Tuesday, April 8, 2014

Digging deeper:

When I was considering my undergraduate degree and excitedly discussing it with whoever would listen, an older friend said to me, “They say if you want to hate literature, you should study it.” Oh.

This friend is someone I generally consider to be pretty wise, but in this case he turned out to be wrong. Here I am, almost at the end of nearly five years of study, and I love literature more than ever.

I have certainly had to read stuff I didn’t care for. I’d say about 50% of the texts set for my classes were ones I wouldn’t naturally pick up for myself, mostly because it seems that many tertiary texts highlight the bleak and the gritty. Yes, I have had to wade through postmodern criticism that desperately seeks out phallic symbols in the most unlikely of places and brings everything -- yes, everything -- back to Oedipus. I have read stories that gave far too much information and stories that gave far too little. I’ve been called upon to dig out meaning I really didn’t even think was there. I do have a few choice things to say about certain bits of convoluted postmodern literary theory but I can honestly affirm that none of it has made me hate literature. Even when I hated where a novel went, I couldn’t hate the novel itself. There is always some spark of wonder and I think that studying a piece of writing will draw that out -- for me, at least. And as for the stuff I already loved and had to revisit? Plumbing the depths of these works didn’t drain them of all joy. Rather, I got to see nuanced sides of the works that I’d never considered, delicate layers of meaning and artistry that I didn’t even know were there. Far from making me hate literature, studying it only enhanced my appreciation for it.

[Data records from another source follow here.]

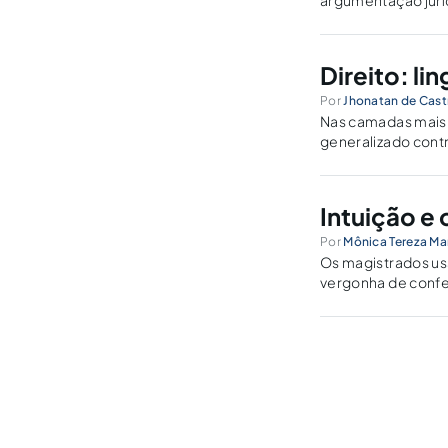
argumentação jurí
se não estabelecer
que pretende def
Direito: l
Por
Jhonatan de Castr
Nas camadas mais 
generalizado contr
experiências do c
para qualquer pesqu
Intuição e
Por
Mônica Tereza Ma
Os magistrados usa
vergonha de confe
uma fragilidade d
pretensiosa de sua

It’s not just books that work like this. I remember being set a very complex Bach prelude and fugue back when I was studying piano. The movement of the voices -- four of them, spread amongst two hands -- was immensely complex and interwoven, and I pretty much despaired of playing it with any fluidity. I groaned as I picked apart the work note by note, dragging and fumbling my way through. But as I gained a little proficiency (it was never wholly easy for me, let me be clear), I actually began to love it. Of course, the work did not change, but I did. I got to know it better, and in knowing it better I was more able to see its beauty. More recently, I see this happening for one of my music students. “I hate this!” she moaned, staring at a new song which included some unfamiliar techniques. “This is the worst song I’ve ever had to play!” I tried to tell her that maybe it would become her favourite; that’s how it often worked for me. She was frankly disbelieving. Two weeks later, with her fingers moving deftly over the notes, she confessed that it was now her favourite. And because she is eleven years old and entirely unselfconscious, there was no sheepishness. She just grinned widely.

I wonder if the process is the same for learning to love people? In my teens and early twenties, I craved that instant connection with new friends, the undefinable “click,” so difficult to explain but so easy to recognise when it’s present. It’s the sort of feeling that has you laughing with someone and showing them your truest self even though you’ve only known them an hour -- because something about them, or the way you and they are, together, says it’s okay, it’ll work. I used to think friendship needed those click moments, but now I’m not so sure. There are friendships in my life that started off very slowly, awkwardly, brokenly. There are people I know with whom I had to make a concerted effort to reveal parts of my heart, taking a risk and putting it out there in a clunky fashion because it was never going to happen organically. Some of these people are my dearest friends now. With some, I’m still my quietest self, my most hesitant self, but they are true friends and real friends because I have known them long enough to see the intricate layers of the notes and the melodies that criss-cross and compete but somehow come together to make something amazing.

Perhaps studying something will make you hate it. But I don’t think so. I think that if you really want to learn to love something, looking a little closer is the best way to do it.


  1. I agree. Stories are so much richer when you can also marvel at how they are put together. In my field, we also spend a lot of time understanding context and envisioning a text as part of an ongoing conversation of meaning-making. It's quite lovely and makes the world more magical, rather than less. :-)

  2. Clearly you are meant to be doing things that involve books and words and the like!

    I love how you link things together in such a clever and wise way.

  3. wow... I loved this post, Danielle. Thank you for sharing how the study of words, stories, books, tales, with all its agony, has actually enriched your love of literature and made it more magical, and not detracted from it. I am moving more and more into the thought of studying literature after graduation, and a post like this, just encourages me all the more!!

    Many blessings <3 :)

    P.S. what university have you been doing your current degree with?